From now all, pay all bills on time

This should go without saying, but no matter what appears on your credit report, resolve to pay any and all bills on time from now on. If you’ve had credit problems in the past, this one step will prevent the situation from getting worse in the future.

Dispute erroneous information

If you discover late payments or charge-offs reported in error, you must formally dispute them. This will involve contacting the creditor who is giving the negative information and opening up a dispute. Occasionally—if the creditor has no record of the incident—you can successfully remove the error over the phone. More likely, you’ll have to provide written evidence that a payment or series of payments were made on time, or that an account is paid in full. The best evidence is a canceled check.

Once a creditor agrees to correct the error there are two things you MUST get:

  1. The creditor must agree to removing the derogatory information from all three credit repositories, and
  2. the creditor must furnish you with a letter confirming that the derogatory information was reported in error.

The letter gives you the ability to go back to the three credit repositories yourself in the event that the creditor doesn’t do it.

Make settlements on past due balances

If there are past due balances—charge-offs or collections—that are either valid or where you have no written evidence to prove an error, the best course of action is to pay it off. If you don’t have the money to do this, you can either set up a payment schedule, or offer a reduced amount in full settlement of the balance due.

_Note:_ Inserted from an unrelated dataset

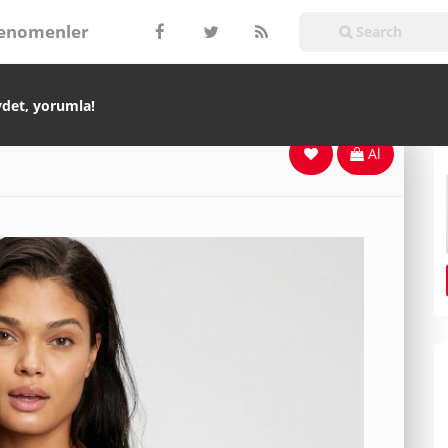
enomenler
ydet, yorumla!
Al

However you handle it, be sure to get a letter from the creditor confirming your understanding of the payoff agreement and, once the debt is paid, another letter confirming that it’s paid in full. And of course, you also want to ask them to report the payoff to all three credit repositories, but if they don’t, you’ll be able to do it with your payoff letter.

Payoff small loans

So far we’ve covered how to deal with past credit problems, but there are some factors that affect your credit scores that have nothing to do with late payments or past due balances. One factor that has an affect on your credit scores is the number of loans you have outstanding. If you have five loans, whether they’re credit cards, installment loans or a car loan, you can often improve your credit scores just by paying one or two of them off.

Pick the smallest loan and get it paid, then move up to the next smallest one. This can help your scores even you have derogatory information elsewhere.

Pay down large loan balances

Credit utilization is a major influencer of credit scores. What this is, simply, is the amount of outstanding debt you have as compared to the amount of credit you have available. Let’s say you have a total credit limit of $20,000 on four credit cards that you have; if you owe $18,000 on them, your credit utilization is 90% ($18,000 divided by $20,000). Generally speaking, utilization above 80% has a negative affect on your credit scores and it can be severe.

In order to improve your credit scores, pay down any large balances until you’re below 80% of your credit limits. This is also true of installment loans, so you’ll want to pay these down as well. (Fortunately, this does not apply to mortgages!)

Time heals all

Credit reports have one common benefit, and that’s that your credit profile will improve as time passes. The key is to fix anything that’s wrong with your credit, pay all future bills on time, then wait for your credit and your credit scores to improve. They will, but it usually takes some cleaning up to get it started.

How long will it take? That will depend on your credit problems. Delinquencies reported in error and withdrawn will provide immediate improvement. Late payments on revolving accounts become less important after about a year; installment or mortgage late pays will take longer. Paid charge-offs and collections, 2-3 years. Bankruptcies and foreclosures will be on your credit report for 7-10 years. But the good news is that all will get better as the time between the now and the incident grows.

The sooner you get your credit report cleaned up, the sooner the clock will start moving and you’ll be on your way to a better credit profile.